The CAN bus is used in cars, wind turbines, electric chargers, UAVs and many other industrial devices for the communication between intelligent sensors, actuators, controllers and user interface devices.
One log file can easily contain millions of messages, therefore Julia is a good choice for statistics, error analysis and graphical presentation of relevant aspects of the CAN bus traffic due to the simplicity, power and performance Julia provides.
But CAN messages are usually hex encoded. So how can we export a dataset with some hex
encoded columns?
Creating a test project
For trying out a new package and/or example it is always good to create a new project first.
For example using the following commands:
mkdir can
cd can
julia --project="."
And then install the required packages:
julia> using pkg
julia> pkg"add InMemoryDatasets"
julia> pkg"add DLMReader"
julia> pkg"add Printf"
Now quit julia with
julia --project -t auto
This uses the set of packages we just installed and starts julia using all available threads. This is useful when handling large data sets (millions of messages).

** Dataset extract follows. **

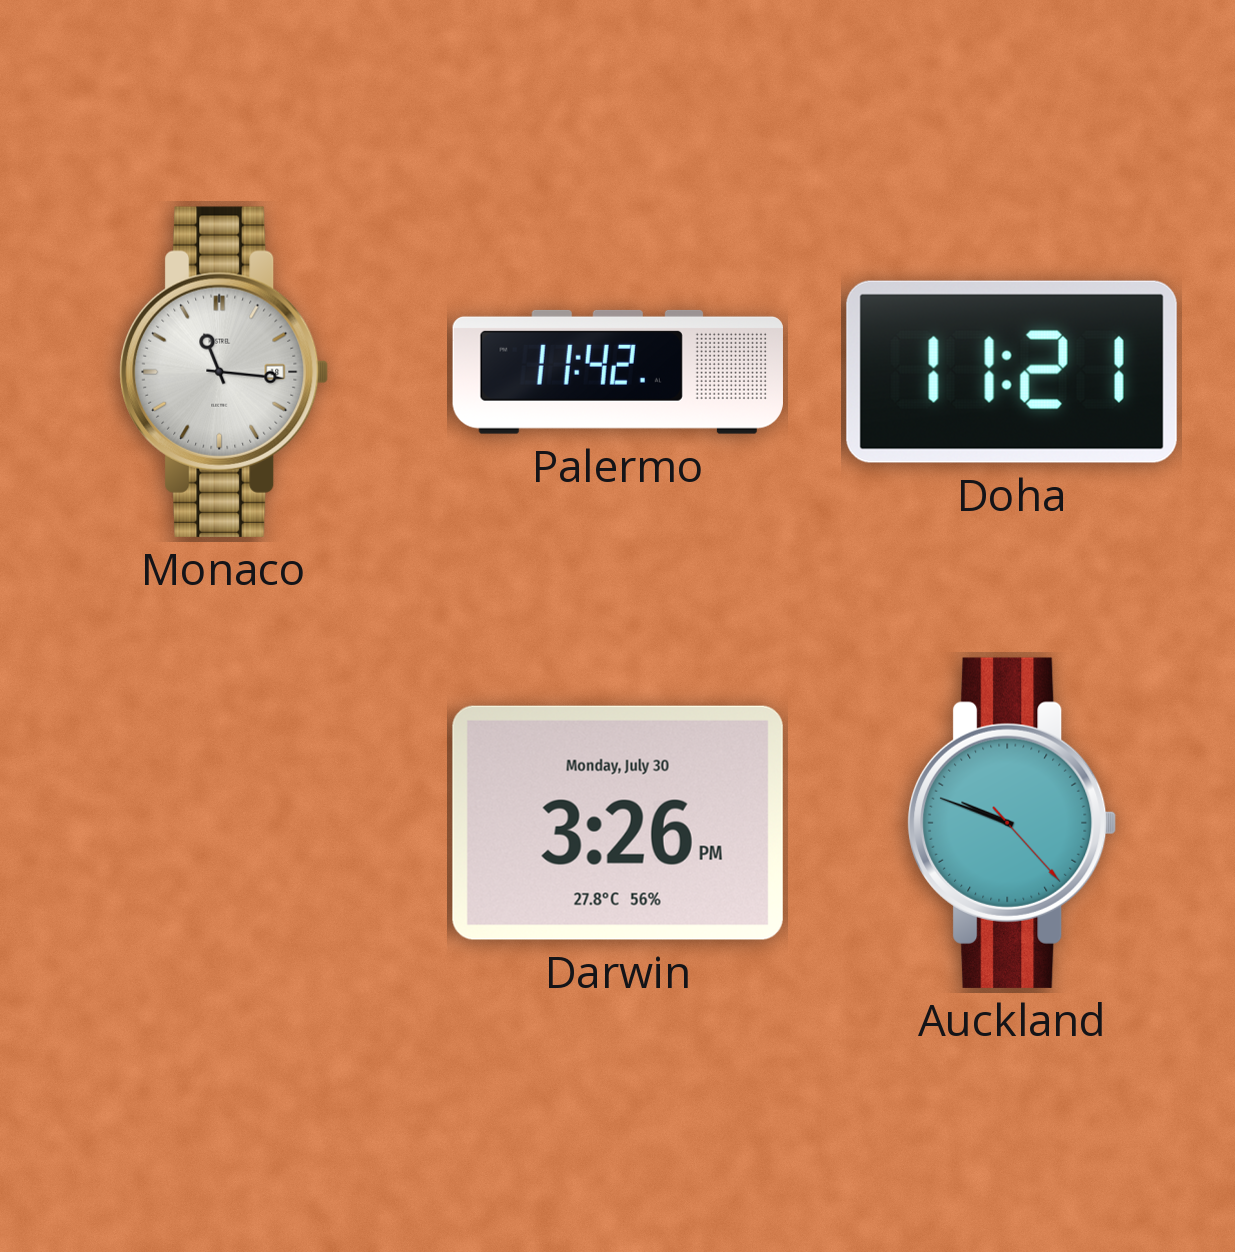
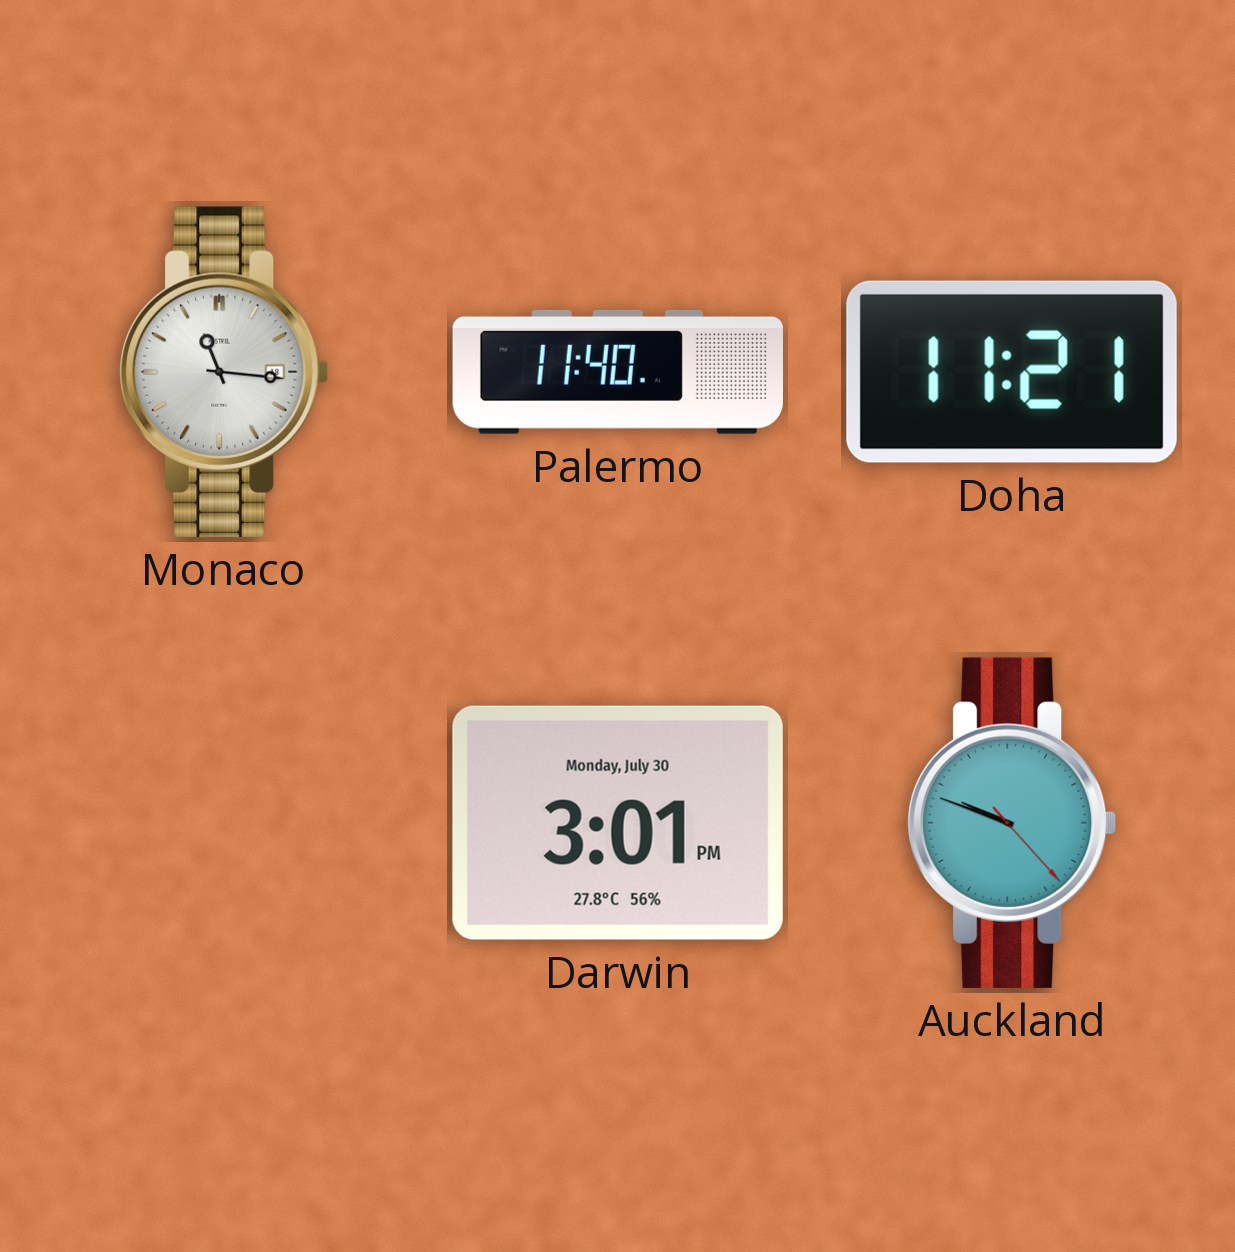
Palermo: 11:42 -> 11:40
Darwin: 3:26 -> 3:01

Creating a sample data set
using InMemoryDatasets, DLMReader, Printf
ds = Dataset(time=0.0, d1=10, d2=20)
time = 0.1
for i in 1:9
global time
ds2 = Dataset(time=time, d1=10+1, d2=20+i)
append!(ds, ds2)
time += 0.1
end
ds.d1[4] = missing
If you run this code the dataset should look like this:
julia> ds
10×3 Dataset
Row │ time d1 d2
│ identity identity identity
│ Float64? Int64? Int64?
─────┼──────────────────────────────
1 │ 0.0 10 20
2 │ 0.1 11 21
3 │ 0.2 12 22
4 │ 0.3 13 23
5 │ 0.4 missing 24
6 │ 0.5 15 25
7 │ 0.6 16 26
8 │ 0.7 17 27
9 │ 0.8 18 28
10 │ 0.9 19 29
Formatting the output
For formatting the columns d1 and d2 in hex we need the following lines of code:
function round6(value)
@sprintf("%12.6f", value)
end
function hex(n)
if ismissing(n) return "--" end
string(n, base=16, pad=2)
end
setformat!(ds, :time => round6)
setformat!(ds, :d1 => hex)
setformat!(ds, :d2 => hex)
Because our dataset can contain missing values we need to handle the special case
that n is missing. The round6
function is not strictly required, but for easy readability
of the csv output I wanted to have a fixed number of digits for the time stamp.

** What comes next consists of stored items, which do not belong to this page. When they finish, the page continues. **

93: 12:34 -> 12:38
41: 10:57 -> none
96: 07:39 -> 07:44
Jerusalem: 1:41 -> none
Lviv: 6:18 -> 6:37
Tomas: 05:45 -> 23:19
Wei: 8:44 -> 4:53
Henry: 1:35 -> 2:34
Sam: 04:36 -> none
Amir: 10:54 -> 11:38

If we now print the dataset in the REPL we get:
julia> show(ds, show_row_number=false, eltypes=false)
10×3 Dataset
time d1 d2
──────────────────────
0.000000 0a 14
0.100000 0b 15
0.200000 0c 16
0.300000 0d 17
0.400000 -- 18
0.500000 0f 19
0.600000 10 1a
0.700000 11 1b
0.800000 12 1c
0.900000 13 1d
Now all columns are nicely formatted. I am using here the keyword parameters show_row_number=false
andeltypes=false
to suppress the output of the column types and the row numbers.

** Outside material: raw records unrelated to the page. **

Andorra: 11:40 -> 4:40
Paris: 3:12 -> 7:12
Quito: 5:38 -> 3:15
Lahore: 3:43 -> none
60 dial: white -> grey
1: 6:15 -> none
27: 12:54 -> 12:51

Saving this as .csv file is now easy:
filewriter("output.csv", ds, mapformats=true)
The trick is to use the named parameter mapformat=true
, if you do that the formatting function
is applied on the .csv output. The resulting file looks like this:
shell> cat output.csv
time,d1,d2
0.000000,0a,14
0.100000,0b,15
0.200000,0c,16
0.300000,0d,17
0.400000,--,18
0.500000,0f,19
0.600000,10,1a
0.700000,11,1b
0.800000,12,1c
0.900000,13,1d
Importing this with LibreOffice
You can just double click on the file output.csv
and a dialog box will open. Just make sure to select the column type text
for colum d1 and d2.
When you click on OK you have a well formatted table which you can save as .odf spreadsheet or in Excel format
for further analysis and distribution.